Following damage sustained by Hurricane Carla in 1961, ground floor modifications were made and an addition was added. In 1978, a new upper drive and earthen berm, entry canopy and enclosed wooden walkway were added to provide handicap access directly to the ballroom, bypassing the original ground level staircase. Alterations to the dance pavilion were made following Hurricane Alicia in 1983 including the closure of all ground floor spaces. On September 13, 2008 Hurricane Ike, the seventh hurricane to hit Sylvan Beach Park, caused significant damage and Harris County closed the pavilion to public use. The fate of the building was uncertain.
A local non-profit, Save the Pavilion, stepped in to secure three separate historic designations for the building: the National Register of Historic Places (NRHP), Recorded Texas Historic Landmark (RTHL), and State Antiquities Landmark (SAL).
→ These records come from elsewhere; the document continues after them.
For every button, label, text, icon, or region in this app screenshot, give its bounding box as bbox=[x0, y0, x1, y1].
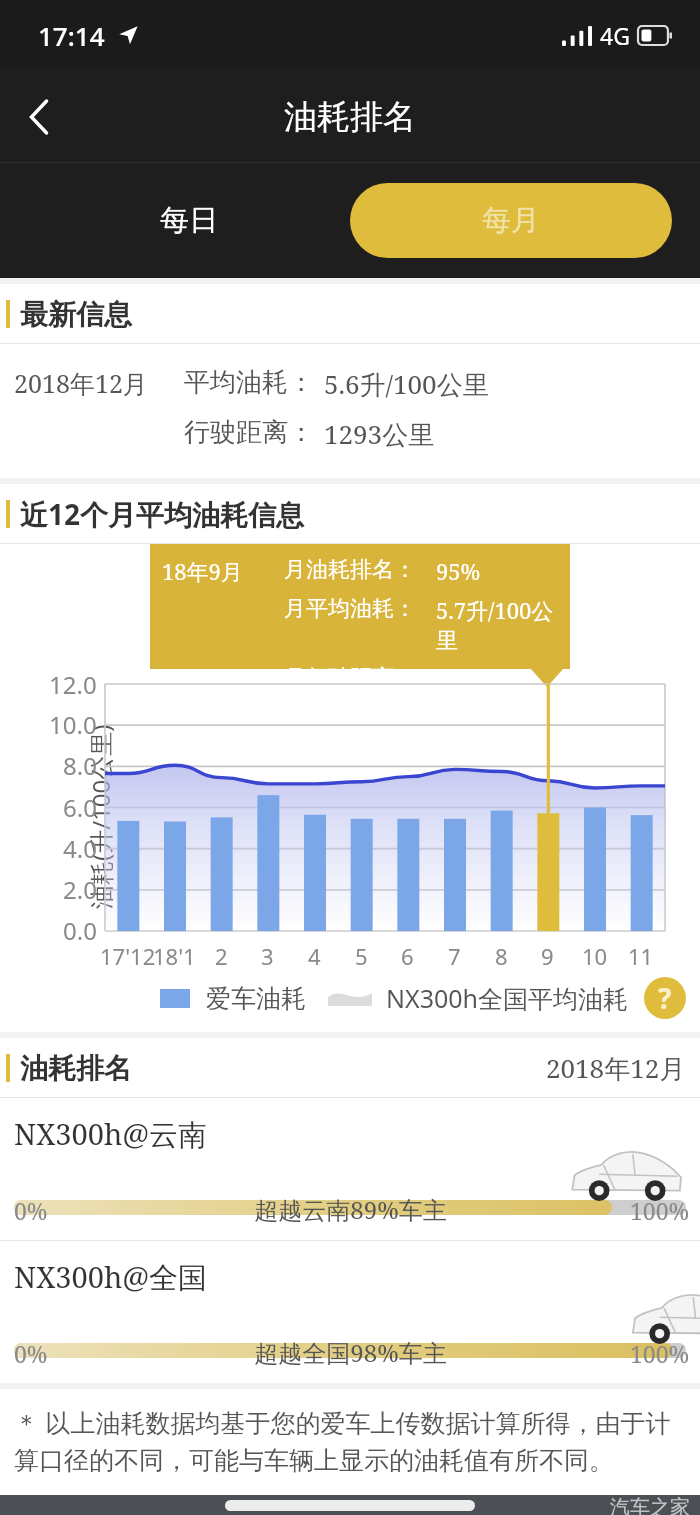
staticText: 7 bbox=[448, 941, 461, 971]
staticText: 10 bbox=[582, 941, 608, 971]
staticText: 汽车之家 bbox=[610, 1495, 690, 1515]
staticText: 油耗排名 bbox=[20, 1051, 132, 1086]
staticText: ＊ 以上油耗数据均基于您的爱车上传数据计算所得，由于计算口径的不同，可能与车辆上… bbox=[14, 1405, 686, 1477]
button[interactable]: 每月 bbox=[350, 183, 672, 258]
staticText: 0% bbox=[14, 1195, 48, 1226]
staticText: 8.0 bbox=[63, 749, 97, 782]
staticText: NX300h全国平均油耗 bbox=[386, 981, 629, 1015]
staticText: 2018年12月 bbox=[14, 366, 184, 400]
staticText: 9 bbox=[541, 941, 554, 971]
staticText: 100% bbox=[630, 1338, 690, 1369]
staticText: 6.0 bbox=[63, 791, 97, 824]
staticText: 0.0 bbox=[63, 914, 97, 947]
staticText: 10.0 bbox=[49, 708, 97, 741]
staticText: 月行驶距离： bbox=[284, 664, 436, 669]
staticText: 4.0 bbox=[63, 832, 97, 865]
staticText: 17:14 bbox=[38, 18, 105, 53]
staticText: 油耗(升/100公里) bbox=[84, 724, 117, 909]
staticText: 8 bbox=[495, 941, 508, 971]
staticText: NX300h@云南 bbox=[14, 1114, 208, 1154]
staticText: 4G bbox=[600, 20, 630, 51]
staticText: 100% bbox=[630, 1195, 690, 1226]
staticText: 超越云南89%车主 bbox=[254, 1193, 447, 1226]
staticText: 2018年12月 bbox=[546, 1050, 686, 1086]
staticText: 最新信息 bbox=[20, 297, 132, 332]
staticText: 5.6升/100公里 bbox=[324, 366, 489, 402]
staticText: 月平均油耗： bbox=[284, 595, 436, 623]
staticText: 油耗排名 bbox=[284, 96, 416, 138]
staticText: 18年9月 bbox=[162, 556, 284, 586]
staticText: 95% bbox=[436, 556, 481, 586]
staticText: 平均油耗： bbox=[184, 366, 324, 399]
staticText: 爱车油耗 bbox=[206, 983, 306, 1014]
staticText: 17'12 bbox=[100, 941, 156, 971]
staticText: 6 bbox=[401, 941, 414, 971]
staticText: 5 bbox=[355, 941, 368, 971]
staticText: 0% bbox=[14, 1338, 48, 1369]
staticText: ? bbox=[658, 979, 672, 1017]
staticText: 每日 bbox=[160, 202, 218, 239]
staticText: 2 bbox=[215, 941, 228, 971]
staticText: 每月 bbox=[482, 202, 540, 239]
button[interactable]: 帮助 bbox=[644, 977, 686, 1019]
staticText: NX300h@全国 bbox=[14, 1257, 208, 1297]
staticText: 2.0 bbox=[63, 873, 97, 906]
button[interactable]: 返回 bbox=[0, 78, 78, 156]
button[interactable]: 每日 bbox=[28, 183, 350, 258]
staticText: 11 bbox=[628, 941, 654, 971]
staticText: 近12个月平均油耗信息 bbox=[20, 495, 305, 533]
staticText: 12.0 bbox=[49, 668, 97, 701]
staticText: 超越全国98%车主 bbox=[254, 1336, 447, 1369]
staticText: 4 bbox=[308, 941, 321, 971]
staticText: 3 bbox=[261, 941, 274, 971]
staticText: 5.7升/100公里 bbox=[436, 595, 570, 655]
staticText: 月油耗排名： bbox=[284, 556, 436, 584]
staticText: 18'1 bbox=[153, 941, 196, 971]
staticText: 1293公里 bbox=[324, 416, 435, 452]
staticText: 行驶距离： bbox=[184, 416, 324, 449]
The owner, Harris County, secured federal funding from the Federal Emergency and Management Agency (FEMA) and the team began the process of upgrading the building to contemporary life/safety and wind storm codes while respecting the building’s historic designations. The use of federal funding and the SAL designation triggered a Section 106 review and required an Antiquities Permit from the Texas Historical Commission and allowed input from local preservationists and citizens.
The site is located directly along the waterfront where storm surges of up to 14 feet can occur and strong winds off the bay are unobstructed. So, the design team had the challenge of renovating the building and site to better combat water infiltration, mitigate hurricane-force winds, and meet windstorm insurance requirements while respecting the historic design elements. New sump pumps were added to drain water from the ground level and the concrete structure received an acrylic coating to prevent chlorides in storm- and floodwaters from penetrating and weakening the concrete. The lower portions of the project use flood-resistant materials and avoid the use of sheetrock or carpet. The team worked with a manufacturer to custom-fabricate a window assembly that was tested for hurricane standard air and water infiltration and then reviewed by the Texas Historical Commission to ensure it met visual requirements.
Harris County Precinct Two successfully rehabilitated this modernist gem on Galveston Bay that will be enjoyed for years to come.